§ What the task asks:
Set down every line below, word for word.

Segment Start: Data for the task

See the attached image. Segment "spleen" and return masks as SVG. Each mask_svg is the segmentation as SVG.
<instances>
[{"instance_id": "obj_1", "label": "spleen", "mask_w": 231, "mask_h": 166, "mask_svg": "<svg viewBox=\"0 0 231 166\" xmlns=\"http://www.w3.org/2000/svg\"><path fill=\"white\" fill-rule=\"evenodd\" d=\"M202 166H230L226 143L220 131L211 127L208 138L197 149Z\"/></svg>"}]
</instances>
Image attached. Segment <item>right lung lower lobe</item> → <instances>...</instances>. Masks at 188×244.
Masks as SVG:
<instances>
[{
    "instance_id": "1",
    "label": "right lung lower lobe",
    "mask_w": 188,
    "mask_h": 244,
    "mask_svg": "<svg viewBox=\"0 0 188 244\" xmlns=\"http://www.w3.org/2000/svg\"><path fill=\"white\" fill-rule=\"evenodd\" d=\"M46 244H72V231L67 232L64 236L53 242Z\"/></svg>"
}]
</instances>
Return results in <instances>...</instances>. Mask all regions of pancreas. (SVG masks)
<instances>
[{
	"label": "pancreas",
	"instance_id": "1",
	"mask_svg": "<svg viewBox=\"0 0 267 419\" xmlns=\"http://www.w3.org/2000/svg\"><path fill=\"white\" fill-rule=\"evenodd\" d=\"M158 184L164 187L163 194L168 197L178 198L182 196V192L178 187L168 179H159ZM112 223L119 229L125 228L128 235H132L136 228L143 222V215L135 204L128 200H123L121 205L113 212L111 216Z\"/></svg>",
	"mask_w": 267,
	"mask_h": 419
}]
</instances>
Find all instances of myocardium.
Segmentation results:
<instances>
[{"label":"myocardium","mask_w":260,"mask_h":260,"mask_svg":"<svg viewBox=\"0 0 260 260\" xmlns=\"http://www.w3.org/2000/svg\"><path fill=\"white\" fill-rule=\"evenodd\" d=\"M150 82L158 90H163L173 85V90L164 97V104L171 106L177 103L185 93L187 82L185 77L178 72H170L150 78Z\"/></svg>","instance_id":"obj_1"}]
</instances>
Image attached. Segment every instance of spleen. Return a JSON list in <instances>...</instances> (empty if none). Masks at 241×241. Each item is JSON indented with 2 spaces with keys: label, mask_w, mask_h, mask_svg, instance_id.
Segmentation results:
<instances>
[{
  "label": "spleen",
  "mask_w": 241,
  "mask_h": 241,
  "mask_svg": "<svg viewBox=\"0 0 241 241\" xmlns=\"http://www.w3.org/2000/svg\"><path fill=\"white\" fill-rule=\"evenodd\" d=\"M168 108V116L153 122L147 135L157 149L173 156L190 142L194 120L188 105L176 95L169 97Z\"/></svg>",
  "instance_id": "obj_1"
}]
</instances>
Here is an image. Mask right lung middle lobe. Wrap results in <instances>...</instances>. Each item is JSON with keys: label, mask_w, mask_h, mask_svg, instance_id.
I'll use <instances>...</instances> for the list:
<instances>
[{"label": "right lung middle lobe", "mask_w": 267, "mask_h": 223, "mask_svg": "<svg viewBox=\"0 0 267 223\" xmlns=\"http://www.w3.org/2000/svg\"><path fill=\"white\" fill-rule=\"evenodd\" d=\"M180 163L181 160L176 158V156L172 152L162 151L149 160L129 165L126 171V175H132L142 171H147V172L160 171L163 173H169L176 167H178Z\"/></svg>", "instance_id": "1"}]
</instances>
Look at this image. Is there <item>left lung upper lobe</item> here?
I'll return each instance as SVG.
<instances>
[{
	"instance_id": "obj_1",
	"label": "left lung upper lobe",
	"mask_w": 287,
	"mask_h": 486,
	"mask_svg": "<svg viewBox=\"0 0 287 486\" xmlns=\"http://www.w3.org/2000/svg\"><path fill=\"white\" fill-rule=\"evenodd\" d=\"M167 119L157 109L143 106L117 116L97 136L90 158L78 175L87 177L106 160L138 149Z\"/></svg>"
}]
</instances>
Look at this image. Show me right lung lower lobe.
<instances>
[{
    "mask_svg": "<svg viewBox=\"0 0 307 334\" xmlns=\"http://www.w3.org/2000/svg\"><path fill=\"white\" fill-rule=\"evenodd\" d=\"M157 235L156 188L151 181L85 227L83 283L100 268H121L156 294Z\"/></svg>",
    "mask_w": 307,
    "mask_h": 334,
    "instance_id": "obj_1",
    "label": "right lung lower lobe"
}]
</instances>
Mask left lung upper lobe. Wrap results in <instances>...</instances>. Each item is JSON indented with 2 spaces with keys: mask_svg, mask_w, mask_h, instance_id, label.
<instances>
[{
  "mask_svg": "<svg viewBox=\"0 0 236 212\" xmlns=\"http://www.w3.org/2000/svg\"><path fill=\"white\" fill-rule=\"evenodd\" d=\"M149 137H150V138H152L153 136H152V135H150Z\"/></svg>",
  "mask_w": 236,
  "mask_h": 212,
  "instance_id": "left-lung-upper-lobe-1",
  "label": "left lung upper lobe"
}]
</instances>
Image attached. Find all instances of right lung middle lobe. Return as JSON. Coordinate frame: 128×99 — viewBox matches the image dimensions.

Segment End: Data for the task

§ Answer for the task:
See the attached image. Segment "spleen" and return masks as SVG. Each mask_svg is the segmentation as SVG.
<instances>
[{"instance_id": "obj_1", "label": "spleen", "mask_w": 231, "mask_h": 166, "mask_svg": "<svg viewBox=\"0 0 231 166\" xmlns=\"http://www.w3.org/2000/svg\"><path fill=\"white\" fill-rule=\"evenodd\" d=\"M202 166H230L226 143L220 131L211 127L208 138L197 149Z\"/></svg>"}]
</instances>
Image attached. Segment <item>right lung lower lobe</item> → <instances>...</instances>. Masks at 188×244.
Masks as SVG:
<instances>
[{
    "instance_id": "1",
    "label": "right lung lower lobe",
    "mask_w": 188,
    "mask_h": 244,
    "mask_svg": "<svg viewBox=\"0 0 188 244\" xmlns=\"http://www.w3.org/2000/svg\"><path fill=\"white\" fill-rule=\"evenodd\" d=\"M46 244H72V231L67 232L64 236L53 242Z\"/></svg>"
}]
</instances>
Return results in <instances>...</instances>. Mask all regions of pancreas. (SVG masks)
<instances>
[{
	"label": "pancreas",
	"instance_id": "1",
	"mask_svg": "<svg viewBox=\"0 0 267 419\" xmlns=\"http://www.w3.org/2000/svg\"><path fill=\"white\" fill-rule=\"evenodd\" d=\"M158 184L164 187L163 194L168 197L178 198L182 196V192L178 187L168 179H159ZM112 223L119 229L125 228L128 235H132L136 228L143 222V215L135 204L128 200H123L121 205L113 212L111 216Z\"/></svg>",
	"mask_w": 267,
	"mask_h": 419
}]
</instances>
Find all instances of myocardium.
Segmentation results:
<instances>
[{"label":"myocardium","mask_w":260,"mask_h":260,"mask_svg":"<svg viewBox=\"0 0 260 260\" xmlns=\"http://www.w3.org/2000/svg\"><path fill=\"white\" fill-rule=\"evenodd\" d=\"M150 82L158 90H163L173 85V90L164 97V104L171 106L177 103L185 93L187 82L185 77L178 72H170L150 78Z\"/></svg>","instance_id":"obj_1"}]
</instances>
Image attached. Segment every instance of spleen. Return a JSON list in <instances>...</instances> (empty if none). Masks at 241×241. Each item is JSON indented with 2 spaces with keys: label, mask_w, mask_h, mask_svg, instance_id.
Segmentation results:
<instances>
[{
  "label": "spleen",
  "mask_w": 241,
  "mask_h": 241,
  "mask_svg": "<svg viewBox=\"0 0 241 241\" xmlns=\"http://www.w3.org/2000/svg\"><path fill=\"white\" fill-rule=\"evenodd\" d=\"M168 108V116L153 122L147 135L157 149L173 156L190 142L194 120L188 105L176 95L169 97Z\"/></svg>",
  "instance_id": "obj_1"
}]
</instances>
Here is an image. Mask right lung middle lobe. Wrap results in <instances>...</instances>. Each item is JSON with keys: label, mask_w, mask_h, mask_svg, instance_id.
I'll use <instances>...</instances> for the list:
<instances>
[{"label": "right lung middle lobe", "mask_w": 267, "mask_h": 223, "mask_svg": "<svg viewBox=\"0 0 267 223\" xmlns=\"http://www.w3.org/2000/svg\"><path fill=\"white\" fill-rule=\"evenodd\" d=\"M180 163L181 160L176 158V156L172 152L162 151L149 160L129 165L126 171V175H132L142 171H147V172L160 171L163 173H169L176 167H178Z\"/></svg>", "instance_id": "1"}]
</instances>
Look at this image. Is there <item>left lung upper lobe</item> here?
I'll return each instance as SVG.
<instances>
[{
	"instance_id": "obj_1",
	"label": "left lung upper lobe",
	"mask_w": 287,
	"mask_h": 486,
	"mask_svg": "<svg viewBox=\"0 0 287 486\" xmlns=\"http://www.w3.org/2000/svg\"><path fill=\"white\" fill-rule=\"evenodd\" d=\"M167 119L157 109L143 106L117 116L97 136L90 158L78 175L87 177L106 160L138 149Z\"/></svg>"
}]
</instances>
Look at this image. Show me right lung lower lobe.
<instances>
[{
    "mask_svg": "<svg viewBox=\"0 0 307 334\" xmlns=\"http://www.w3.org/2000/svg\"><path fill=\"white\" fill-rule=\"evenodd\" d=\"M157 235L156 188L151 181L85 227L83 283L100 268H121L156 294Z\"/></svg>",
    "mask_w": 307,
    "mask_h": 334,
    "instance_id": "obj_1",
    "label": "right lung lower lobe"
}]
</instances>
Mask left lung upper lobe. Wrap results in <instances>...</instances>. Each item is JSON indented with 2 spaces with keys: mask_svg, mask_w, mask_h, instance_id, label.
<instances>
[{
  "mask_svg": "<svg viewBox=\"0 0 236 212\" xmlns=\"http://www.w3.org/2000/svg\"><path fill=\"white\" fill-rule=\"evenodd\" d=\"M149 137H150V138H152L153 136H152V135H150Z\"/></svg>",
  "mask_w": 236,
  "mask_h": 212,
  "instance_id": "left-lung-upper-lobe-1",
  "label": "left lung upper lobe"
}]
</instances>
Image attached. Find all instances of right lung middle lobe. Return as JSON. Coordinate frame: 128×99 — viewBox matches the image dimensions.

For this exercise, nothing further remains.